Sunday, May 15, 2011

ACA Podcast on Carl Rogers--A Brief Review



This is a brief review of a podcast from the American Counselors Association (ACA). The ACA provides podcasts wherein they interview key professionals and specialists. This particular podcast was aired on February 8, 2009 with speaker Dr. Howard Kirschenbaum regarding the esteemed Carl Rogers. Carl Rogers was the developer of person-centered therapy which is now one of the front-running therapeutic philosophical approaches worldwide. Below you will find a few notes I took and a brief summary (some verbatim) of the podcast, as well as the URL where one can listen to the podcast. I recommend it!

HT007 -- CARL ROGERS, the Person-Centered Approach

Sunday, February 08, 2009 7:42 PM

Speaker Dr. Howard Kirschenbaum is the author of The Life and Work of Carl Rogers . He is Professor Emeritus and former chair of Counseling and Human Development at the Warner Graduate School of Education at the University of Rochester, in New York. Dr. Kirschenbaum is the author of more than 20 books on education, counseling, and history.

Dr. Kirschenbaum first talks about some of the personal issues that Carl Rogers had. Carl Rogers struggled with alcohol dependency for the last few decades of his life. It is one of several areas that show him as a more dynamic and “human” individual.

Kirschenbaum stated, regarding Rogers that “Person centered approach is a context of counseling and psychotherapy is an approach by which the relationship between the counselor and client is paramount. Rogers described the relationship as consisting of 3 necessary and sufficient conditions…core conditions. The therapist’s congruence or realness, empathy for the client (sensitive understanding of the world as the client experiences it), and an unconditional positive regard for the client (appreciation and respect as a person of individual worth and autonomy). If those conditions were offered by the therapists…and the client could perceive the conditions to a minimum degree, then a relationship would be developed that would enable the client to change in positive ways. The client-centered approach changed over the years, but the core is the three conditions.”

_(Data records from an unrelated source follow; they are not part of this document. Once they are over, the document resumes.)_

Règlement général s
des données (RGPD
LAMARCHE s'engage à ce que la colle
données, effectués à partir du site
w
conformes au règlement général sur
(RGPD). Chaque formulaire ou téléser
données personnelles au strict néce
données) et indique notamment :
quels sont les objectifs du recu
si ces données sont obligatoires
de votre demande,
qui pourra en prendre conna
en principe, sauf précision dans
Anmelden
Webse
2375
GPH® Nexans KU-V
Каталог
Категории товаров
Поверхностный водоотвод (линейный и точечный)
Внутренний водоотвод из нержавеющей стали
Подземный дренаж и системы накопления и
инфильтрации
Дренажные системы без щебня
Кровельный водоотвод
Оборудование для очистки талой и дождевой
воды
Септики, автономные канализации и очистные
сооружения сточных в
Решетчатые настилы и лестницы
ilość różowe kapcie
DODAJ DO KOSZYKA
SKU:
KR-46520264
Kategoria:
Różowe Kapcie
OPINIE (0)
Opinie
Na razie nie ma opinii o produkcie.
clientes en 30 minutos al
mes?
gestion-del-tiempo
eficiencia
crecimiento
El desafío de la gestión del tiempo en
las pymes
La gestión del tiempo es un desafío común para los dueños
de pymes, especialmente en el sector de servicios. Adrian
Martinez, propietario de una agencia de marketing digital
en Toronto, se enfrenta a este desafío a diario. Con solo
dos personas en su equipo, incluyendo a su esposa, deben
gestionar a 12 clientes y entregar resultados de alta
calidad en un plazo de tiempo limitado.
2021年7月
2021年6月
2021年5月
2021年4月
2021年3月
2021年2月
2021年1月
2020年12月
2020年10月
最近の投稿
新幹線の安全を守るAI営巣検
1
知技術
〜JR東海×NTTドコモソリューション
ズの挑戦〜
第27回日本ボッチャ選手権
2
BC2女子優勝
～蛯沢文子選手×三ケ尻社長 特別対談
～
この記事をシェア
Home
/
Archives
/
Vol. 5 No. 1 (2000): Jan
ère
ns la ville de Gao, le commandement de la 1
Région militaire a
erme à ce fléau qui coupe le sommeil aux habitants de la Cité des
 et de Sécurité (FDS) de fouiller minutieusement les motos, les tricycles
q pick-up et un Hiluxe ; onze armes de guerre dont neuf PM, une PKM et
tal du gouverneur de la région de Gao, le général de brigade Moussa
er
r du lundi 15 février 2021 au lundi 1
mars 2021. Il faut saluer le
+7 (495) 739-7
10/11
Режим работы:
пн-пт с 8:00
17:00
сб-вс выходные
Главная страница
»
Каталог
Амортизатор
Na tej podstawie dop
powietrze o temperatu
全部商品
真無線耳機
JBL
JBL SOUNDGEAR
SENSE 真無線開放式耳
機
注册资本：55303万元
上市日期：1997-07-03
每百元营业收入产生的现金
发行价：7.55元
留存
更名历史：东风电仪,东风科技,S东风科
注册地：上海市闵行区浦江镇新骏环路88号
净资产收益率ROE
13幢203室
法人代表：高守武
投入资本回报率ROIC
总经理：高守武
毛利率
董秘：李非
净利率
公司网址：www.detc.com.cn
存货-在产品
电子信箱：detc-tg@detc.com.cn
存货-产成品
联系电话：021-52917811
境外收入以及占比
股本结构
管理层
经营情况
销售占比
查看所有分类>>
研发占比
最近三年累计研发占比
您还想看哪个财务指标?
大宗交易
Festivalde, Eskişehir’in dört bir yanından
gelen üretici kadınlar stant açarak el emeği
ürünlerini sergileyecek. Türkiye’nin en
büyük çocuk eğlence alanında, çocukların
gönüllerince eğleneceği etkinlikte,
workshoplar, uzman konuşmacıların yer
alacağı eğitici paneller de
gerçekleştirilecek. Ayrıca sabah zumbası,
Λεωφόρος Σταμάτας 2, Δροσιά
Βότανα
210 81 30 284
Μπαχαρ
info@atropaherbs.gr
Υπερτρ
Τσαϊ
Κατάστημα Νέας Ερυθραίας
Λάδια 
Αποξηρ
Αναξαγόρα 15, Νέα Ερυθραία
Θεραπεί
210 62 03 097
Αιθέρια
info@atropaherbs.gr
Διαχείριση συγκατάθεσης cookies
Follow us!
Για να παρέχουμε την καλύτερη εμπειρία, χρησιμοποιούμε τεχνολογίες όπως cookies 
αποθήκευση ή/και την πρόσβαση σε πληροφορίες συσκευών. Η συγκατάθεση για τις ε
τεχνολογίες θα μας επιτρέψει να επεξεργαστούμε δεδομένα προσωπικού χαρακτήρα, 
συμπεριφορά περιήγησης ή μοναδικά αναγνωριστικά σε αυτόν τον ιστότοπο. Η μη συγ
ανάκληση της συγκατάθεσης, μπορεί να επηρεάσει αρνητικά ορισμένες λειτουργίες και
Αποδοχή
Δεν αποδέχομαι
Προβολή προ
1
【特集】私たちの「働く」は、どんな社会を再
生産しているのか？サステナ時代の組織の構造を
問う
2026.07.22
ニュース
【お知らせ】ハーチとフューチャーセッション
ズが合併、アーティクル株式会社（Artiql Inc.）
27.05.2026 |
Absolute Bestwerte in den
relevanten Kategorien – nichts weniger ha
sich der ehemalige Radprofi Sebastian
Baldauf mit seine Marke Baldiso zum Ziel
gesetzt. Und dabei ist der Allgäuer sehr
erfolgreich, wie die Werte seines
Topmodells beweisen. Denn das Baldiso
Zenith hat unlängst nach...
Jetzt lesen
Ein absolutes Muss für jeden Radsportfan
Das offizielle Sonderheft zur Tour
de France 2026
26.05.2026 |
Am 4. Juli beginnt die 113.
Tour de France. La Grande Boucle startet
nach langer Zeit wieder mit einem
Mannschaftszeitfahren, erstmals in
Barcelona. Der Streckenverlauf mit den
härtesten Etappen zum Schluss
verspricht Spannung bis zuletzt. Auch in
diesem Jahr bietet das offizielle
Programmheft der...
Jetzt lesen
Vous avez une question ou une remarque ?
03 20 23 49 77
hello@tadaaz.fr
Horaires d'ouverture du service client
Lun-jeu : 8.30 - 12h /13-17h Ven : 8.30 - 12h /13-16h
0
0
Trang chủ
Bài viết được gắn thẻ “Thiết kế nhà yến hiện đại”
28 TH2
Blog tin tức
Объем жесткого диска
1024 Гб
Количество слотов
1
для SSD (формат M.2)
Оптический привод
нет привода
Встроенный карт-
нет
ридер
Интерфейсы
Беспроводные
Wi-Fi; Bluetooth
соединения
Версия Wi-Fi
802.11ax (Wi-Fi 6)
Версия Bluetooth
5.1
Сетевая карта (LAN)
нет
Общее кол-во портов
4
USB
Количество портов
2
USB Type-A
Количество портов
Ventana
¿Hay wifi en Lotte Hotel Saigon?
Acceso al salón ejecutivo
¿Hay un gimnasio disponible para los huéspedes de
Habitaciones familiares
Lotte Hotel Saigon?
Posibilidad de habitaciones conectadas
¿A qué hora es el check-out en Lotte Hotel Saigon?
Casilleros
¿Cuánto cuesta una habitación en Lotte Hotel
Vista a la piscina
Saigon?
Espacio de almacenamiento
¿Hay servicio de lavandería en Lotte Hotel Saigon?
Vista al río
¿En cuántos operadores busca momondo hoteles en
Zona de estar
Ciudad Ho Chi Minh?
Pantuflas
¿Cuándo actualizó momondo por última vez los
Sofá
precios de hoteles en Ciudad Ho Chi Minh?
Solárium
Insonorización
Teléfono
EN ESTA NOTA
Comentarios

The counselor serves as a helpful and supportive person to enable the client to do their own work. The client is their own expert. Before Rogers, the therapist was the expert on the client. Rogers’ approach was “revolutionary.” Each person can arrive at their own answer.
Rogers never said that human beings were inherently good. He said that they are basically trustworthy when provided with the positive conditions for growth and self-actualization. Negative conditions bring about a warped individual. They will do what they must to meet their needs, even if done in a warped manner. Rogers was optimistic that if nurturing conditions were provided, a client would grow.

Person-centered approach is less of a theory and more of a philosophical means of being a therapist (in the U.S.). In other countries, it is the leading means of therapy. It is taught as a distinct approach and is empirically supported.